Todd A
pfm Member
These seven discs represent one of the main draws of the Naxos Beethoven edition. Here are seven discs spread across two releases that I likely would never have purchased otherwise. I have a reasonably nice collection of art songs, but it is dominated first by Schubert (very rightly so), and then by various French composers (also rightly so). Until this set, I had acquired only a handful of Beethoven songs sung by Heinrich Schlusnus in one volume of the prior DG Beethoven Edition, which was purchased expressly for the Annie Fischer and Ferenc Fricay recording of the C Minor concerto, and only one measly complete disc of Beethoven songs from the L'Oiseau-Lyre classical era big-box which was purchased expressly for the Malcolm Binns sonata cycle. (Those evil transnational corporations literally forced me to buy a doorstop box. I may never forgive the shifty execs who ran the company at the time.) For this collection, even Mr Heymann didn't opt to commission all new recordings, instead opting to license a blob of them from Brilliant Classics. (And another blob from Capriccio, coming later.) Whatever works.

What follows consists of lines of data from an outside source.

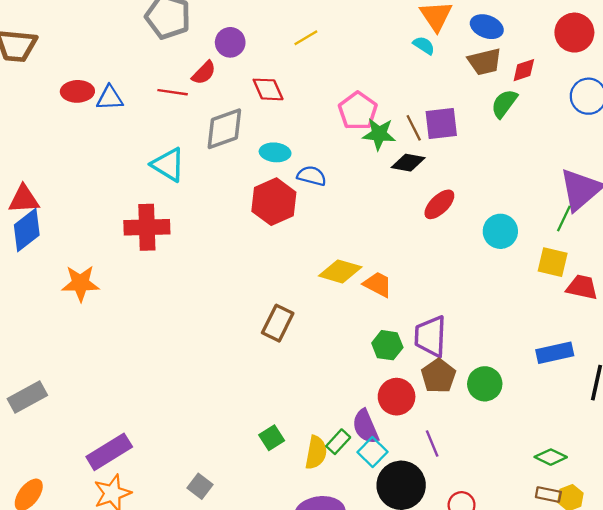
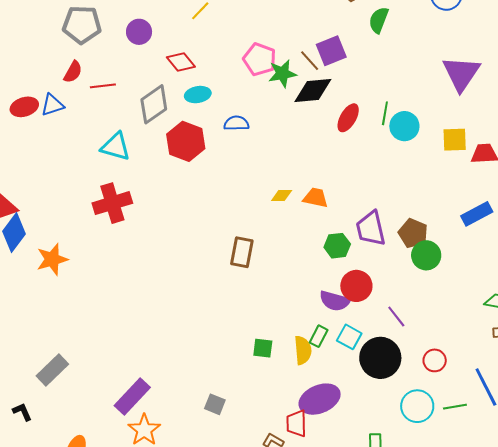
red semicircle: (204, 73) -> (73, 72), moved
cyan ellipse: (275, 152) -> (198, 95), moved
black diamond: (408, 163) -> (313, 91), size x1.4
red hexagon: (274, 202) -> (186, 141), moved
green line: (564, 218) -> (385, 113), moved
yellow diamond: (340, 271) -> (282, 196), size x0.6
orange star: (80, 283) -> (52, 259), moved
brown pentagon: (438, 376) -> (413, 233), moved
purple semicircle: (365, 427) -> (335, 301), moved, turned -36
green square: (272, 438) -> (263, 348), turned -35

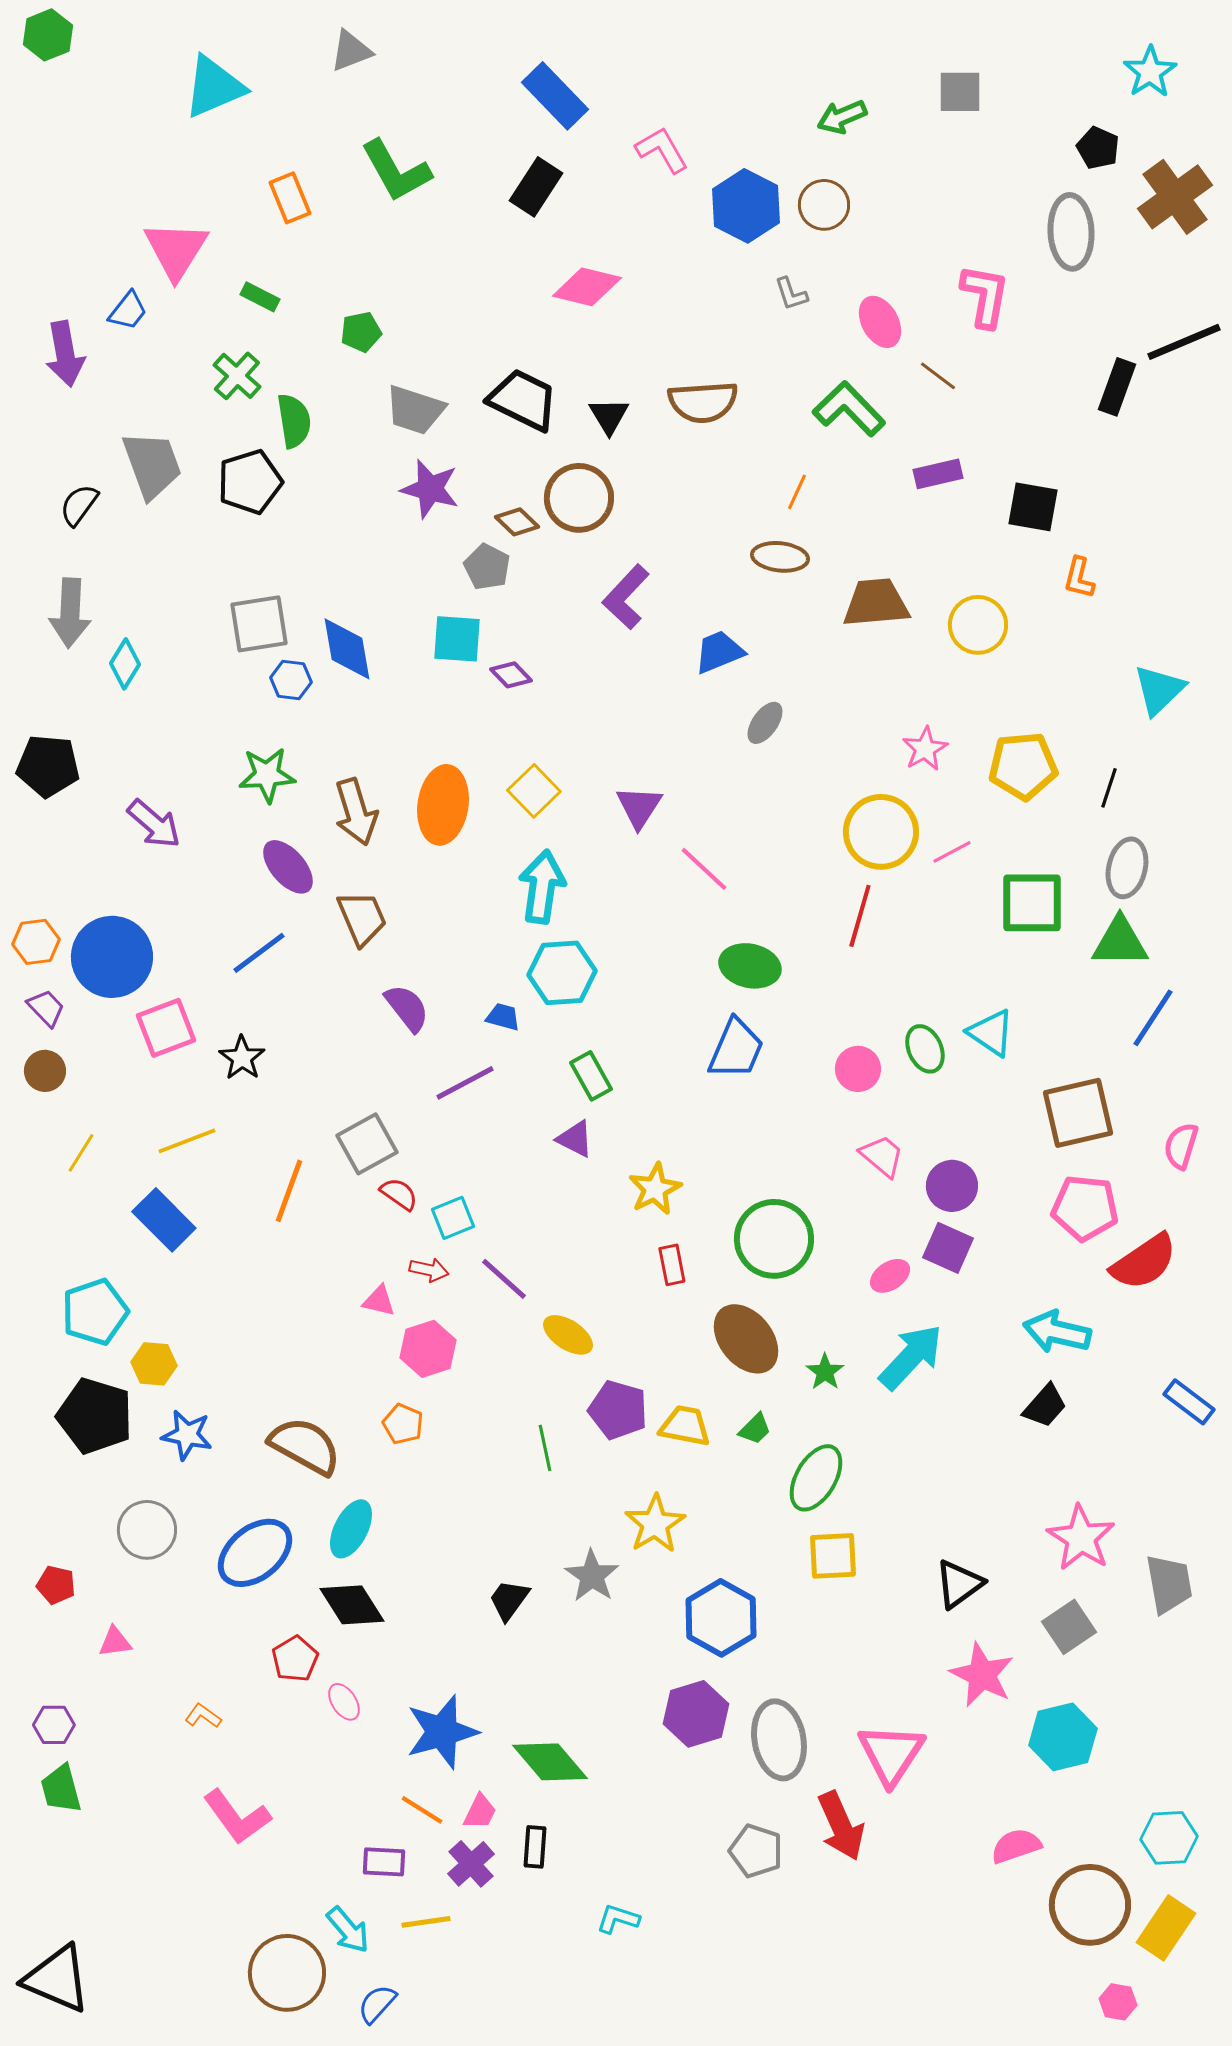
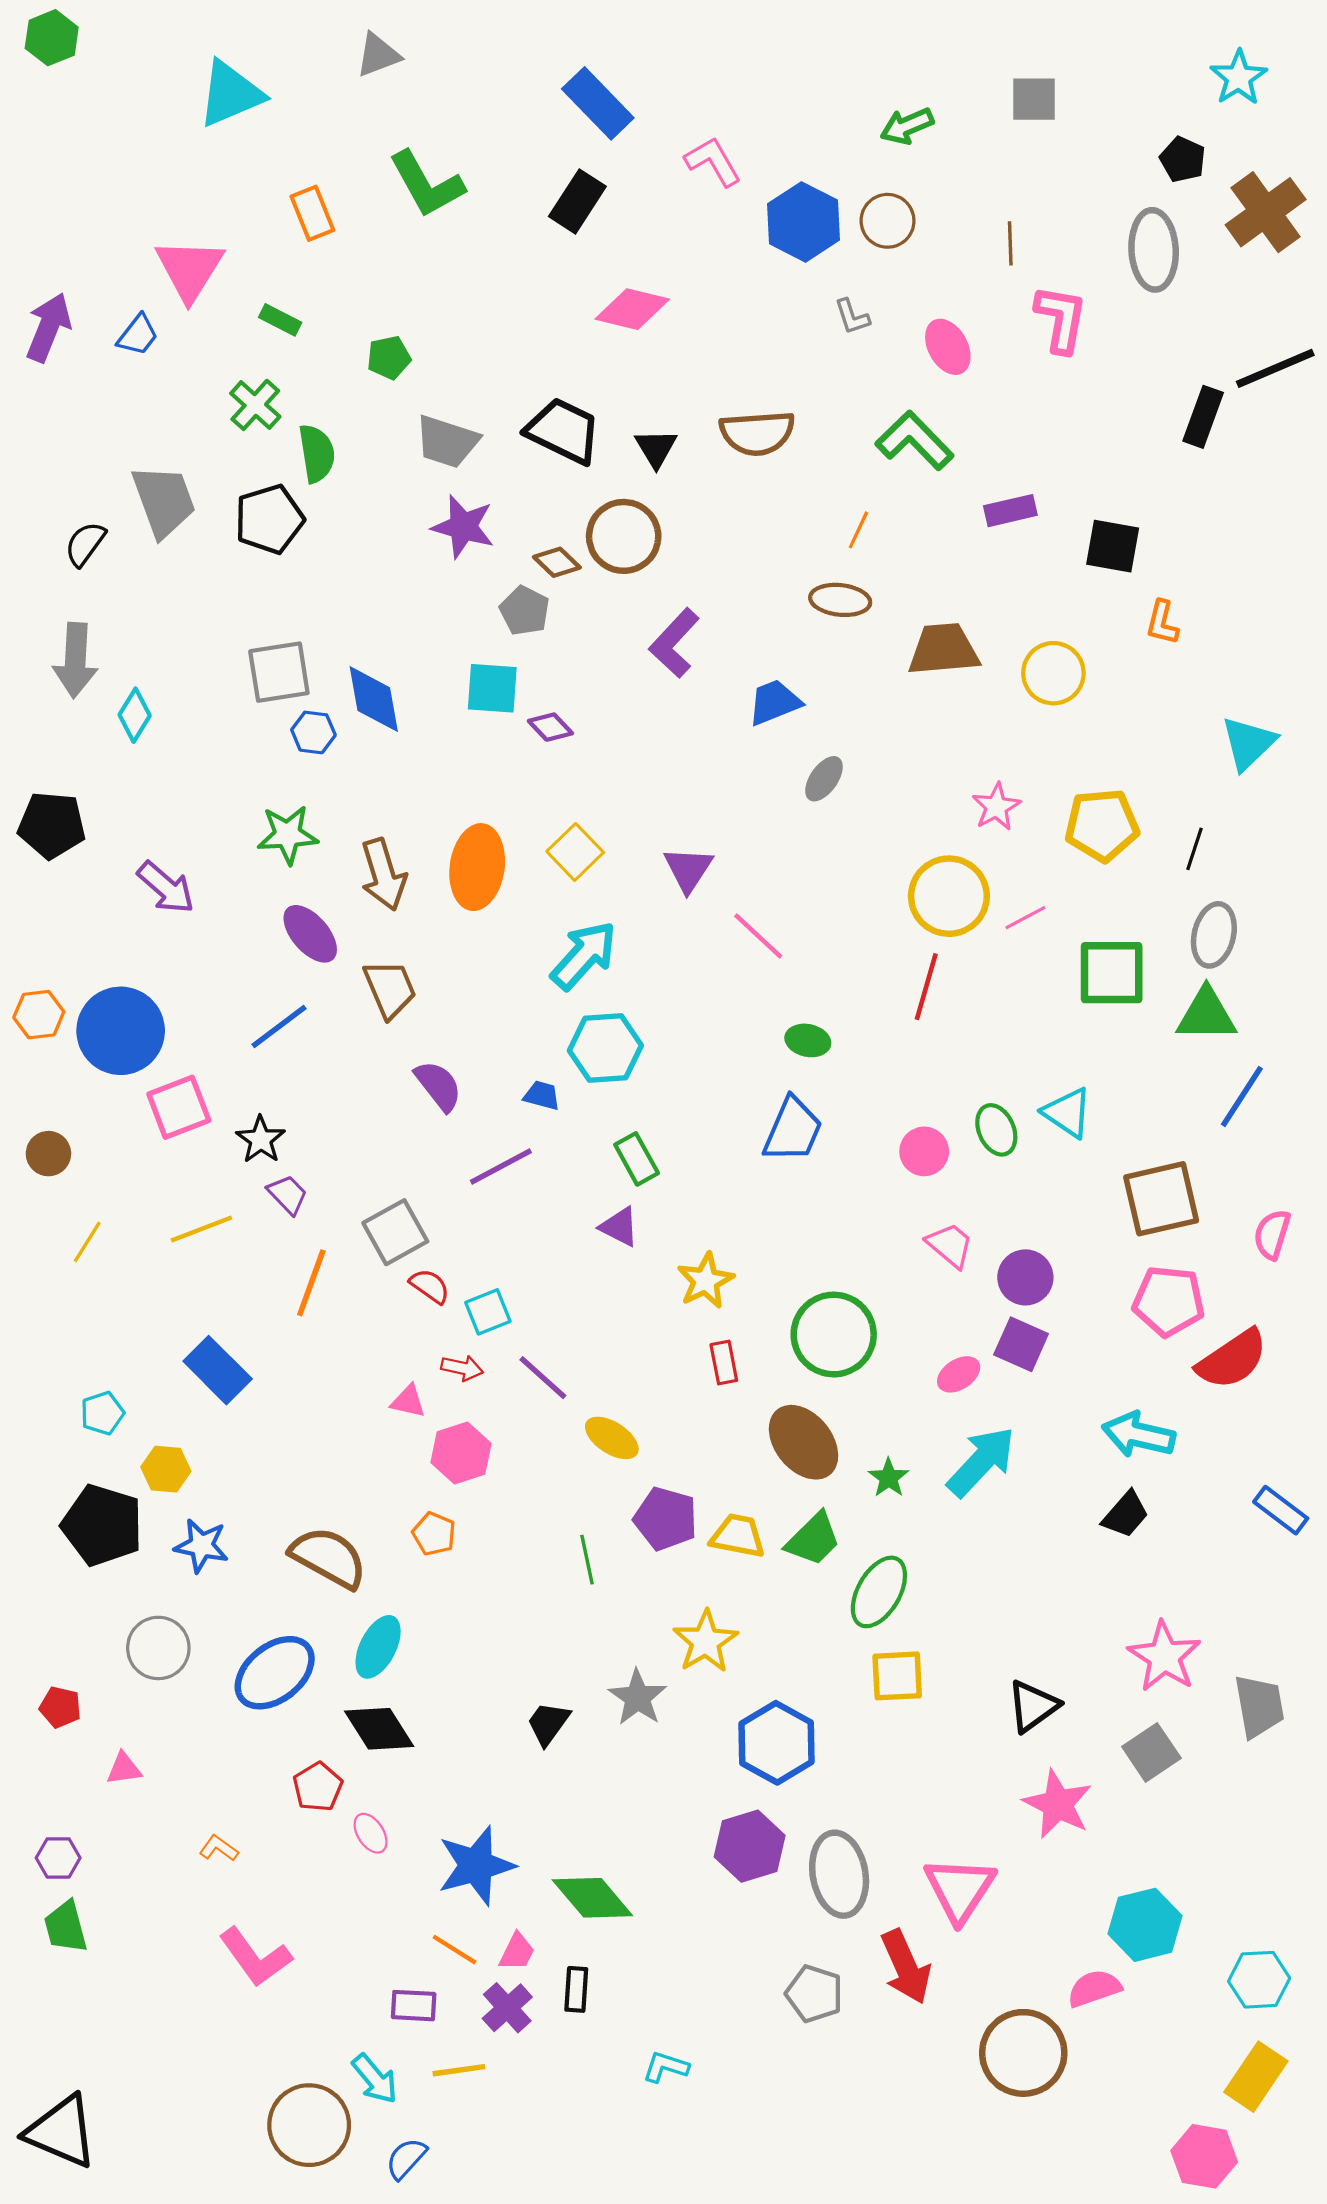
purple arrow: (65, 354) -> (48, 327), moved, turned -148
brown line: (938, 376) -> (1010, 243), moved, turned 51
cyan arrow: (542, 887) -> (584, 955), turned 34
green ellipse: (750, 966) -> (808, 1040), size x0.7
purple trapezoid: (46, 1008) -> (288, 1195), moved
blue rectangle: (164, 1220) -> (218, 1370), moved
cyan pentagon: (95, 1312) -> (102, 1413), size x0.6
green trapezoid: (755, 1429) -> (813, 1539), size x1.6
cyan hexagon: (1063, 1737) -> (1145, 1925), moved
brown circle: (1090, 1905) -> (1023, 2053), moved
pink hexagon: (1118, 2002) -> (1204, 2156), size x1.6

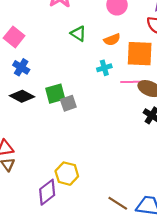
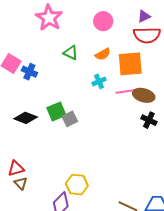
blue cross: (21, 67) -> (29, 72), moved

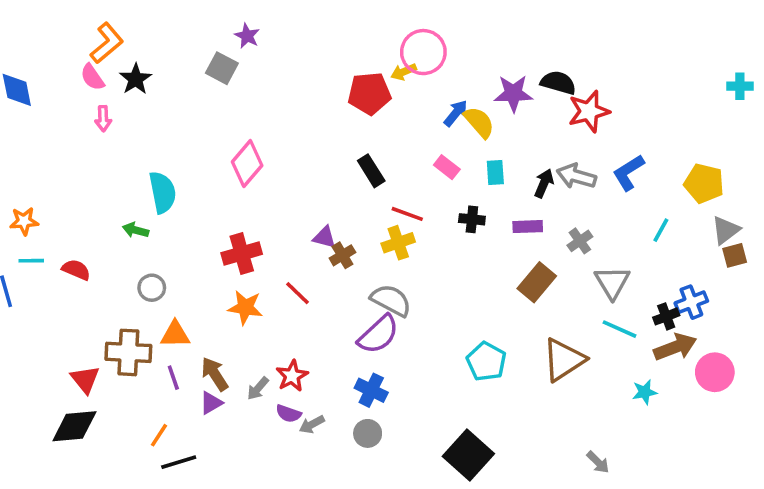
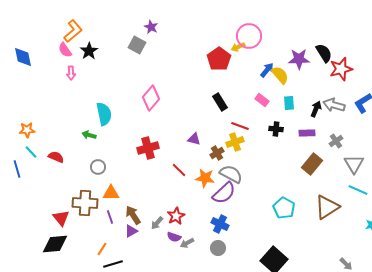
black semicircle: (558, 83) -> (324, 53), turned 42
red pentagon: (369, 93) -> (219, 59), turned -30
brown cross: (342, 255) -> (217, 153), moved
cyan line: (31, 261) -> (31, 152), turned 48
orange star: (245, 307) -> (205, 178), moved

Anyway, there are too many small songs spread across too many discs to really do an in-depth summation. Rather, I can just report that Beethoven, author of some of the most radical and revolutionary music, music that smashed the strictures and limits of forms of the day in works like Op 55, and the visionary genius who pointed the way to the future in works like Op 131 while transcending feeble human limits of musical expression, also penned nifty, tuneful miniatures. Having not listened to pretty much any of these works, and not reading any liner notes or anything online, I came in expecting serious and weighty songs for piano and vocalist, but instead I was greeted by something novel - and not coronavirus: Beethoven set his renditions of folk tunes mostly for soloist and piano trio. How about that? And wouldn't you know - and really you should - the combination works splendidly. Beethoven provides lovely support from the piano, but the strings add an additional lightness, an additional sweetness in places, and an additional sense of subdued prankishness in places. The tunefulness approaches Schubertian goodness in places, too. The music is unmistakably Beethoven's, as some common figurations, phrasing, key choices, and so forth make their appearance, but it is lighter, funner Beethoven. And how great is it to hear Beethoven's music supporting English texts, very ably sung and very easily understandable on top of all of that, including a proper setting of Auld Lang Syne? It's pretty freakin' great, that's how great it is.